Opportunity at National Oceanic and Atmospheric Administration NOAA
Convective Scale Predictability and Development of Severe Weather Model Diagnostics, Verification, and Visualization Strategies for High-Resolution Ensemble Forecast Systems
National Severe Storms Laboratory
||Norman, OK 73072
|Adam James Clark
The use of convection-permitting models (CPMs) represents a fundamental change in how forecasters use numerical models—rather than inferring potential societal hazards from forecast environments predicted by relatively coarse convection-parameterizing models—CPMs provide direct information on specific fine-scale weather phenomena that produce hazardous weather (e.g., flash flood producing rainfall systems, tornadic thunderstorms, and squall lines with damaging wind gusts). However, effective use of CPMs requires new and innovative model diagnostics, verification, and visualization strategies. Furthermore, how to best configure CPM-based ensemble systems for operational forecasting is an open question and requires experiments examining the impact of different data assimilation methods, initial and lateral boundary conditions perturbations, and model errors.

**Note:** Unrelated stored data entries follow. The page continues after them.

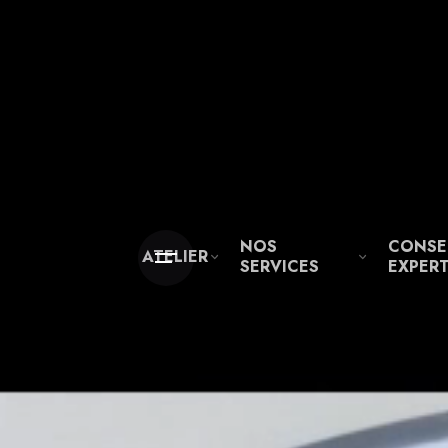
NOS
CONSEI
ATELIER
SERVICES
EXPERT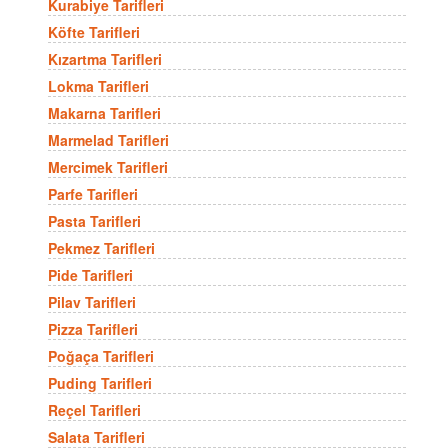
Kurabiye Tarifleri
Köfte Tarifleri
Kızartma Tarifleri
Lokma Tarifleri
Makarna Tarifleri
Marmelad Tarifleri
Mercimek Tarifleri
Parfe Tarifleri
Pasta Tarifleri
Pekmez Tarifleri
Pide Tarifleri
Pilav Tarifleri
Pizza Tarifleri
Poğaça Tarifleri
Puding Tarifleri
Reçel Tarifleri
Salata Tarifleri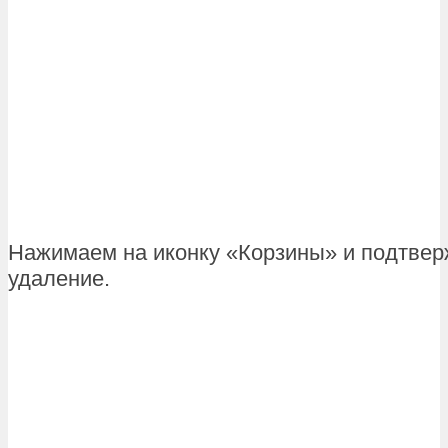
Нажимаем на иконку «Корзины» и подтве
удаление.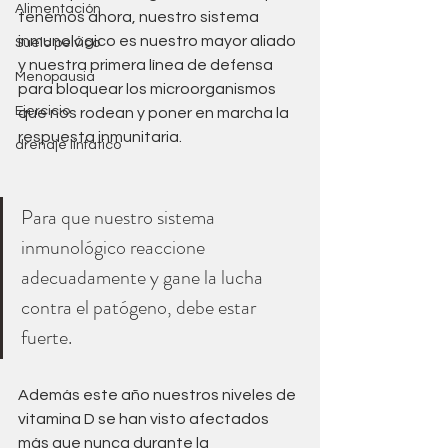
Alimentación
tenemos ahora, nuestro sistema 
inmunológico es nuestro mayor aliado 
Suelo pelvico
y nuestra primera línea de defensa 
Menopausia
para bloquear los microorganismos 
Ejercicio
que nos rodean y poner en marcha la 
respuesta inmunitaria. 
drenaje linfatico
Para que nuestro sistema 
inmunológico reaccione 
adecuadamente y gane la lucha 
contra el patógeno, debe estar 
fuerte.
Además este año nuestros niveles de 
vitamina D se han visto afectados 
más que nunca durante la 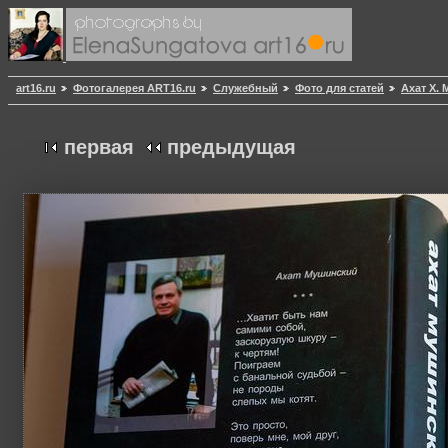
art16.ru
Фотогалерея ART16.ru
Служебный
Фото для статей
Ахат Х.
первая
предыдущая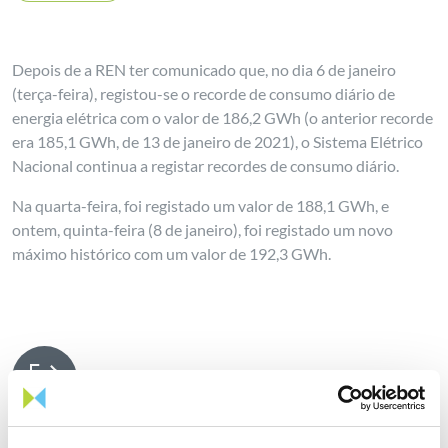
Depois de a REN ter comunicado que, no dia 6 de janeiro
(terça-feira), registou-se o recorde de consumo diário de
energia elétrica com o valor de 186,2 GWh (o anterior recorde
era 185,1 GWh, de 13 de janeiro de 2021), o Sistema Elétrico
Nacional continua a registar recordes de consumo diário.
Na quarta-feira, foi registado um valor de 188,1 GWh, e
ontem, quinta-feira (8 de janeiro), foi registado um novo
máximo histórico com um valor de 192,3 GWh.
Partilhar notícia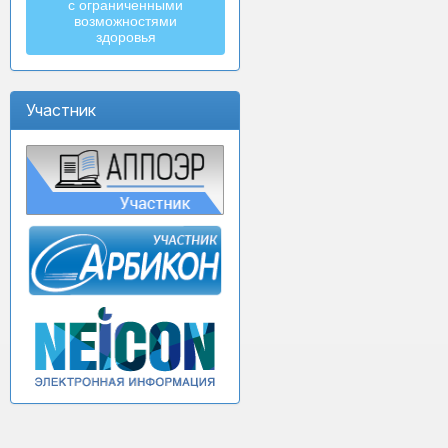
с ограниченными
возможностями
здоровья
Участник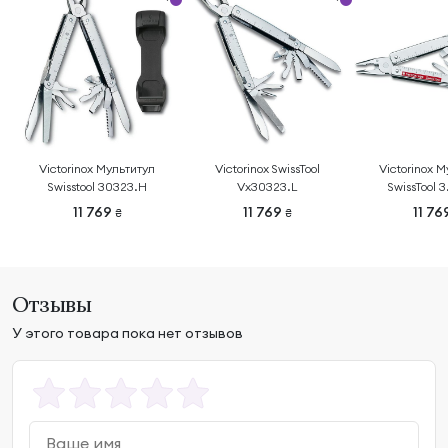
Victorinox Мультитул
Victorinox SwissTool
Victorinox 
Swisstool 30323.H
Vx30323.L
SwissTool 3
11 769
11 769
11 76
₴
₴
Отзывы
У этого товара пока нет отзывов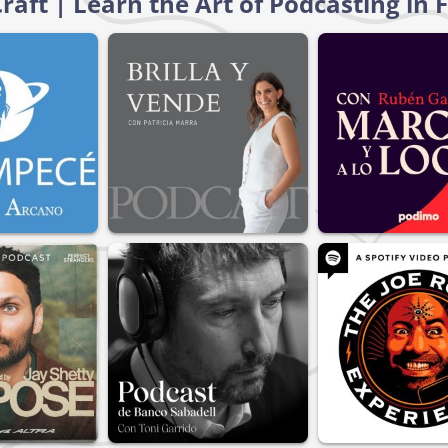
raft | Learn the Art of Podcasting in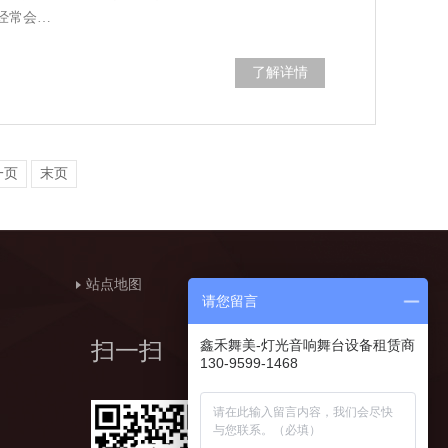
经常会…
了解详情
一页
末页
站点地图
请您留言
鑫禾舞美-灯光音响舞台设备租赁商
扫一扫
130-9599-1468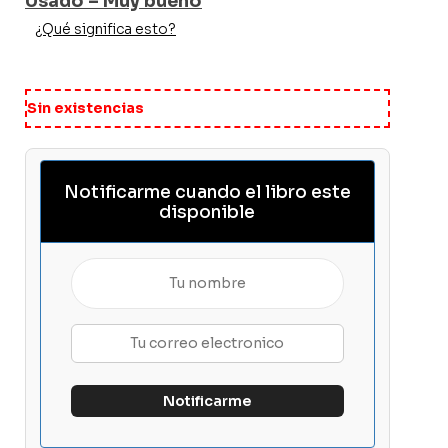
Usado – Muy bueno
¿Qué significa esto?
Sin existencias
Notificarme cuando el libro este
disponible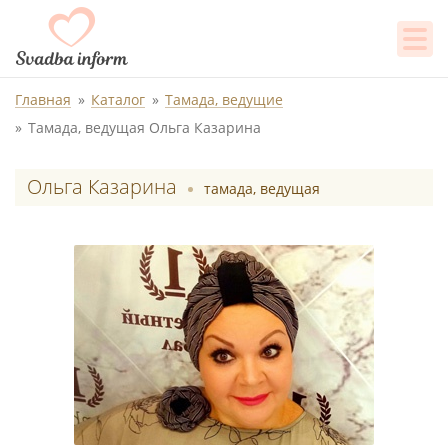
Главная
Каталог
Тамада, ведущие
Тамада, ведущая Ольга Казарина
Ольга Казарина
тамада, ведущая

For this opportunity, a successful candidate would address these open research areas utilizing datasets generated as part of annual NOAA/Hazardous Weather Testbed (HWT) Spring Forecasting Experiments, NSSL's Warn-on-Forecast project, or their own carefully designed experiments. The candidate would have the opportunity to participate in or lead activities in the HWT experiments as part of their research.
Severe weather prediction; Ensemble forecasting; Forecast verification; Operational forecasting; Model physics sensitivities; Hazardous weather testbed; Convective-scale predictability; Numerical weather prediction; Warn-on-Forecast;
Open to U.S. citizens, permanent residents and non-U.S. citizens
Open to Postdoctoral and Senior applicants
$24,000 Supplement for Doctorates in Electrical Engineering
Postdoctoral and Senior Associates will receive an appropriately higher stipend based on the number of years of experience past their PhD.